Не лучше ль, вместо словоговоренья,
С безмолвным другом иль наедине
Сидеть, забыв стремленья и волненья? —
Сидеть и слушать в долгой тишине,
Как чайник закипает на огне
И вспыхивают в очаге поленья?
Моя тетя Дорис, папина сестра, через сорок с лишним лет рассказала мне, как они вдвоем нашли дорогу в Корниш. Осенью 1952 года, в изумительное бабье лето, Дорис и ее брат решили устроить себе каникулы. Предыдущим летом, рассказывала тетя, вышла в свет повесть «Над пропастью во ржи», у отца оставались наличные деньги от гонорара, и он хотел присмотреть себе в деревне маленький домик, где бы мог жить и работать вдали от городской суеты.
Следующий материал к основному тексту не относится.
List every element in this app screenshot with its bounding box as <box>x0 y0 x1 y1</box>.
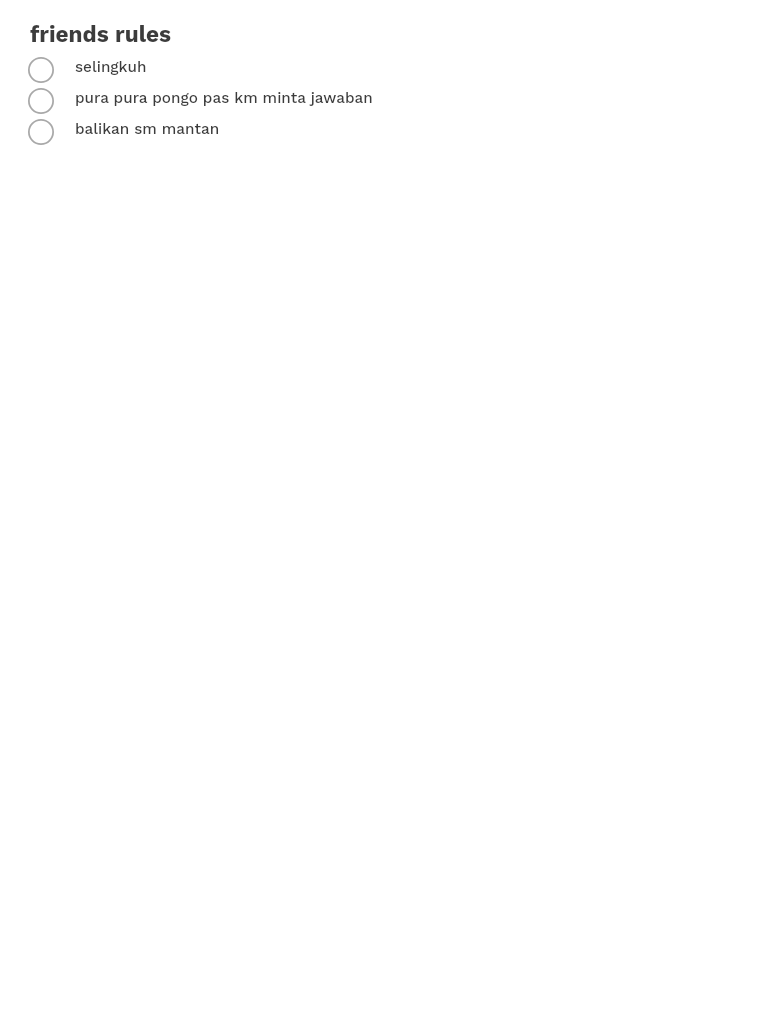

Дорис в то время, что называется, делала карьеру. Ей было тридцать восемь лет, она развелась, жила с родителями в Манхэттене и часто ездила в Европу, осуществляя закупки для Зеленой комнаты в «Блуминдейле»[100].
98
(Перевод Р. Райт-Ковалевой.) Бэйб тоже держит в нагрудном кармане письмо от сестрички Мэтти, чтобы «функционировать нормально» в своем ужасном окопе; сержант Икс, только что вышедший из госпиталя, не расстается с письмом от девочки Эсме; во всех трех рассказах хрупкое умственное равновесие держится на тоненьких листочках. Письмо Мэтти поддерживает Бэйба среди жуткой до непристойности резни, а конверт сестры Ирмы помогает де Домье-Смиту весь оставшийся день править обнаженную натуру Риджфилда, мужчин и женщин без «признаков пола», «жеманно и непристойно» изображенных.